# Task requirements:
Return each line of the listing that follows in which the string "політики" can be found.

· · ·

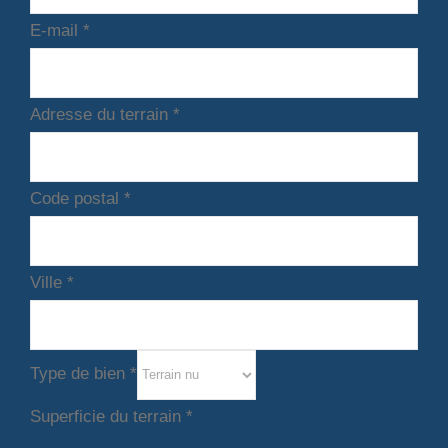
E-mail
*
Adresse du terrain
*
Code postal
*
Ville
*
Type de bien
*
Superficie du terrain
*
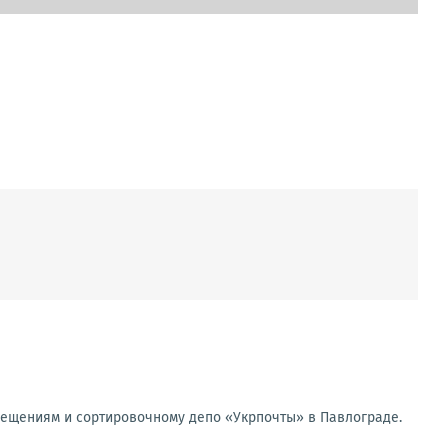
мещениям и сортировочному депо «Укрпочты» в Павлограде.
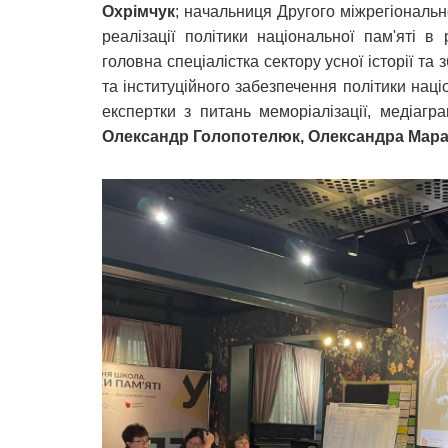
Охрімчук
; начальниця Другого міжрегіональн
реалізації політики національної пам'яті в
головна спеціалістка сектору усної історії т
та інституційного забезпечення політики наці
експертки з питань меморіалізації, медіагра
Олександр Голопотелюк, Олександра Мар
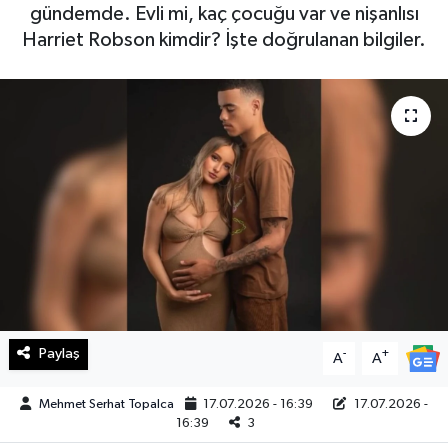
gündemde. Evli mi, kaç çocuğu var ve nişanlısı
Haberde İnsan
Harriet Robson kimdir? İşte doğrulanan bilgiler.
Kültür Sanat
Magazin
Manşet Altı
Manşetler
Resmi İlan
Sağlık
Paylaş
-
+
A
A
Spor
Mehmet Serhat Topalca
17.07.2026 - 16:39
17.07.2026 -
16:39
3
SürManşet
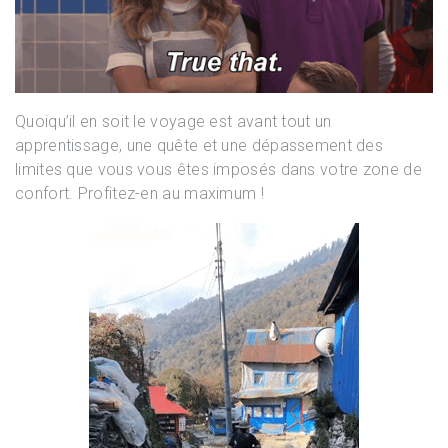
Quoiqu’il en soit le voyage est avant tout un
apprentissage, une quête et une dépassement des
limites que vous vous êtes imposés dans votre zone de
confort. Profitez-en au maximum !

· · ·

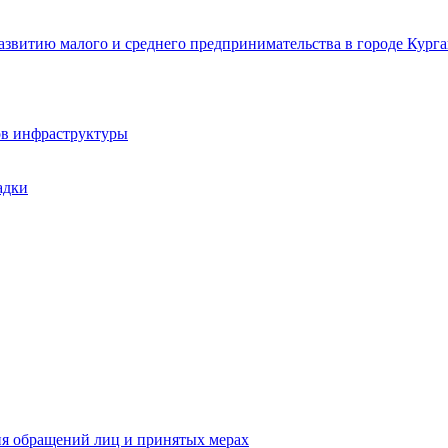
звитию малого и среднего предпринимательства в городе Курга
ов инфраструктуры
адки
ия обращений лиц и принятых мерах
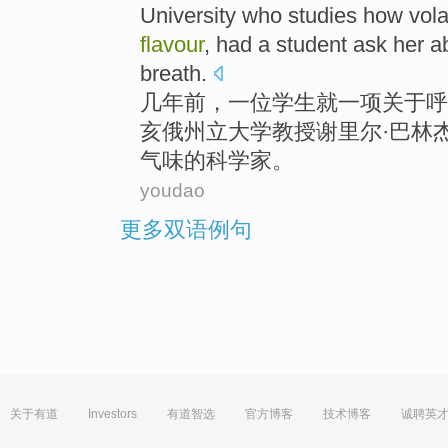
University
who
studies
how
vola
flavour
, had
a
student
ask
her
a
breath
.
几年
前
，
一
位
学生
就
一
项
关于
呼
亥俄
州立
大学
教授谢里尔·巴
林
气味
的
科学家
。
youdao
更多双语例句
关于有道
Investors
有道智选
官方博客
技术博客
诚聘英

· · ·

# Problem solution:
реалізації політики національної пам'яті в
та інституційного забезпечення політики наці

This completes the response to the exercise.